After the first junior, Ashley Danforth, smoothed a few wedges, Couples said: "This is no normal pull-out from the crowd. You're a ringer! I thought we'd have to show you a few things. They're gorgeous [swings]. Let's screw her up. She'll go from shooting 78 to 178 in a matter of a few months."

Couples grew up playing at Seattle's Jefferson Park municipal course. "I started playing when I was 9 and now I'm 50," he said when asked when he began. "Let's not even do the math."

At one point the trophy of the Washington Junior Golf Association state championship was hauled out for Couples, whose name is on it for winning the inaugural event in 1977 -- well before he had made a national name for himself or earned his "Boom Boom" nickname.

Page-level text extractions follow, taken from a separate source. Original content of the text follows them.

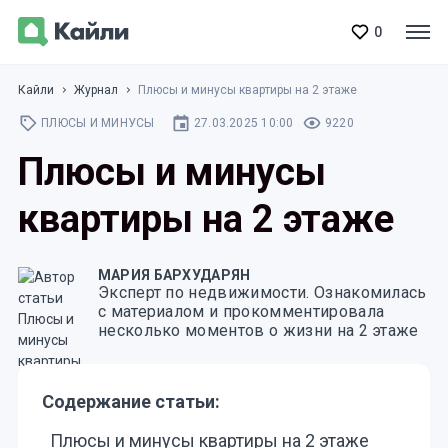
0
Кайли
Журнал
Плюсы и минусы квартиры на 2 этаже
ПЛЮСЫ И МИНУСЫ
27.03.2025 10:00
9220
Плюсы и минусы
квартиры на 2 этаже
МАРИЯ БАРХУДАРЯН
Эксперт по недвижимости. Ознакомилась
с материалом и прокомментировала
несколько моментов о жизни на 2 этаже
Содержание статьи:
Плюсы и минусы квартиры на 2 этаже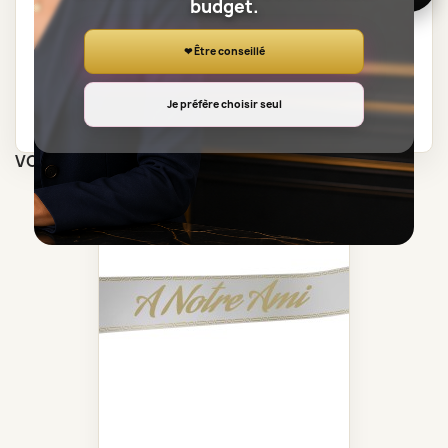
budget.
❤ Être conseillé
Je préfère choisir seul
VOUS AIMEREZ AUSSI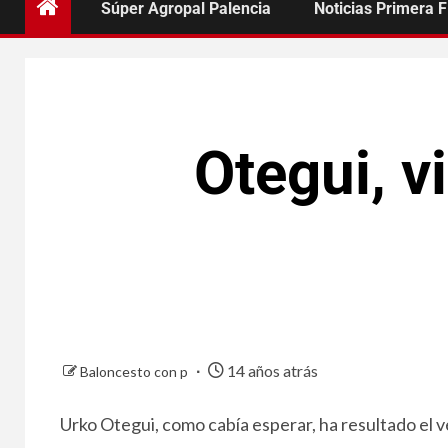
Súper Agropal Palencia
Noticias Primera 
Otegui, vi
14 años atrás
Baloncesto con p
Urko Otegui, como cabía esperar, ha resultado el 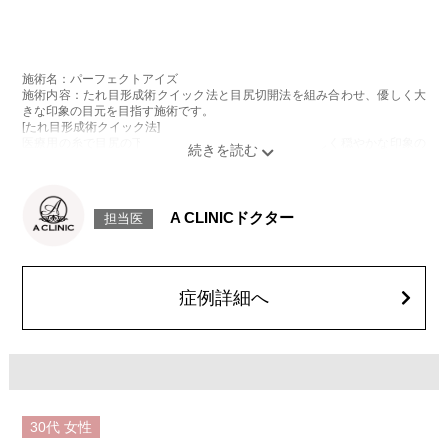
施術名：パーフェクトアイズ
施術内容：たれ目形成術クイック法と目尻切開法を組み合わせ、優しく大
きな印象の目元を目指す施術です。
[たれ目形成術クイック法]
医療用の糸で目尻の下側を軽く引き下げることで、優しく穏やかな印象の
たれ目を形成します。
[目尻切開法]
目尻の皮膚を一部取り除くことで、隠れていた白目の部分が見えるように
なり、目の横幅を大きく見せる施術です。
A CLINICドクター
担当医
施術時間：約30分程
抜糸：切開範囲により5～7日後にご来院して頂く場合がございます。
リスク、副作用：腫れ、内出血、疼痛、目がごろごろする違和感などが術
後一時的に生じることがございます。また、稀に細菌感染症、左右差、後
戻り、目尻のラインに段差が生じる、睫毛が切れたり抜ける、結膜腫脹な
症例詳細へ
どが生じることがございます。
費用：モニター価格 107,800円(税込)
オプション：笑気麻酔 3,300円(税込)
30代
女性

The nickname, Couples said, dates to the 1981 Atlanta Classic, where he was paired for two days with Vance Heafner. There was a long par 5 that not many players were reaching in two shots. Couples got there Thursday, and he got there again on Friday. "He [Heafner] went, 'Boom. Boom,' and it stuck," Couples said.

Couples boomed a couple of drivers to end the clinic, but the big stick could be a rare sight come Thursday morning at 7:45 PDT, when he tees off with Tom Watson and Eduardo Romero. No matter. As Couples, who is as good with an endearing malaprop as Yogi Berra, is happy to be home, even if he doesn't live there. He'll be back, too, in a month, for another tournament, the Boeing Classic.

"To have two tournaments in the state of Seattle," he said at the clinic, "is a real privilege."